Unsatisfying climax or not, 'Final Destination' is a well-made and well-acted slasher film, and more ambitious than most. It's got the right mix of fairly well-delineated characters, riveting set-up, and juicy murder sequences to please most horror diehards and even a few more casual fans of the genre. The sequels may continue to deliver the law of diminishing returns, but give the original a try. Death is waiting...
Warner/New Line presents 'Final Destination' in 1080p/VC-1 video, framed at 1.85:1. For a film now nearly a decade old, it holds up quite well -- another fine catalog remaster from the studio.
'Final Destination' is one of the slicker-looking of the slasher flicks of the late '90s/early '00s. The film is on the dark side but well photographed, with deep, rich colors and nice blacks. Contrast is bright but not overdone, giving a smooth veneer to the transfer that reveals plenty of detail and depth. Shadow delineation is not superior but still more than solid, and the image is generally sharp. There is some natural film grain, but no major source issues. The encode is likewise smooth and free of artifacts. Very nice.
A fresh Dolby TrueHD 5.1 Surround track (48kHz/16-bit) has been created for 'Final Destination,' and the film makes a solid move to high-res audio. It's not a blow-out soundtrack, but well up to scratch.
Most impressive are surround effects. The film's sound designers make nice use of the rears, with sustained ambiance and strong discrete effects, particularly during the aggressive murder sequences. (The opening airplane crash is notably effective.) Dynamic range extends fairly widely, if not top-tier. Low bass is more than adequate and the full spectrum has a warm and polished sound. Dialogue is good if sometimes a bit too muddled, but I never truly strained my ears or had to bump up the volume. A nice TrueHD uptick.
New Line ports over all the extras from its previous special edition DVD of 'Final Destination.' It remains a pretty solid package, if a bit dated in spots. All video is presented in 480i/MPEG-2 video only.

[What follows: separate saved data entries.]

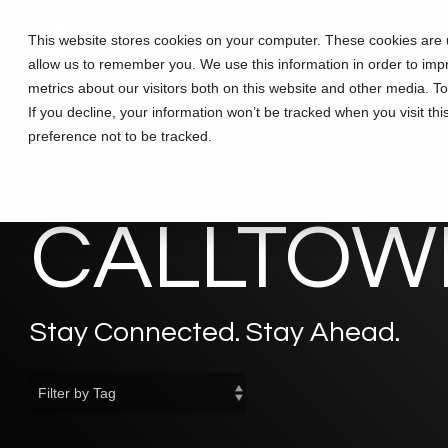
Skip
to
This website stores cookies on your computer. These cookies are u
Solutions
Partners
Training
the
allow us to remember you. We use this information in order to im
main
content.
metrics about our visitors both on this website and other media. T
If you decline, your information won’t be tracked when you visit th
preference not to be tracked.
CALLTOWE
Stay Connected. Stay Ahead.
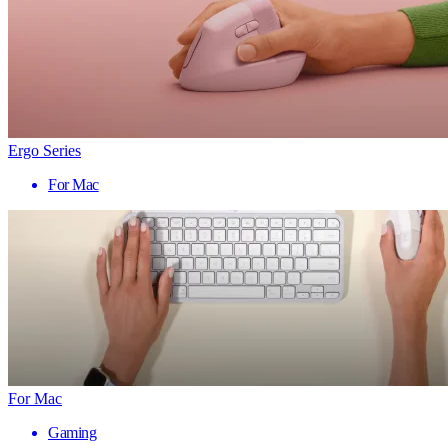
Ergo Series
For Mac
For Mac
Gaming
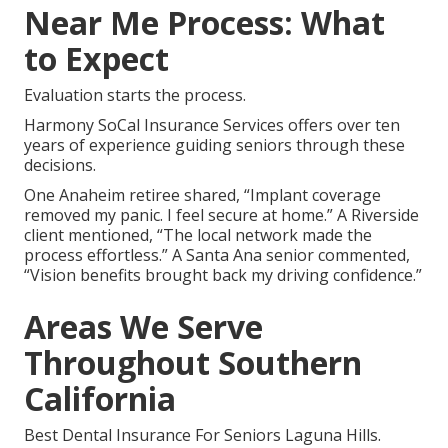
Near Me Process: What
to Expect
Evaluation starts the process.
Harmony SoCal Insurance Services offers over ten
years of experience guiding seniors through these
decisions.
One Anaheim retiree shared, “Implant coverage
removed my panic. I feel secure at home.” A Riverside
client mentioned, “The local network made the
process effortless.” A Santa Ana senior commented,
“Vision benefits brought back my driving confidence.”
Areas We Serve
Throughout Southern
California
Best Dental Insurance For Seniors Laguna Hills.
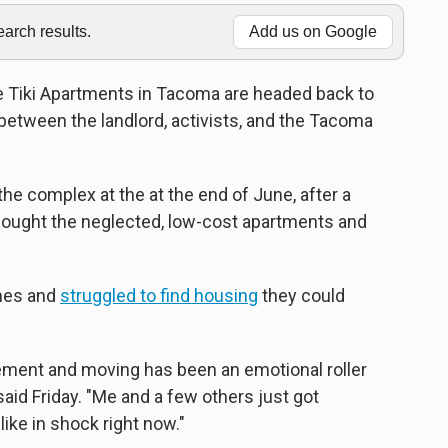
rch results.
Add us on Google
e Tiki Apartments in Tacoma are headed back to
between the landlord, activists, and the Tacoma
he complex at the at the end of June, after a
bought the neglected, low-cost apartments and
omes and
struggled to find housing
they could
ement and moving has been an emotional roller
said Friday. "Me and a few others just got
like in shock right now."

'Final Destination' is a fun twist on the slasher flick. It takes old-school stalker conventions and mixes them with themes of teen existentialism, for an essentially silly if still slightly ambitious tale of death run amok. This Blu-ray is bloody good stuff, with a nice transfer and TrueHD audio upgrade, plus all the extras from the previous special edition DVD. Well worth a look for horror fans.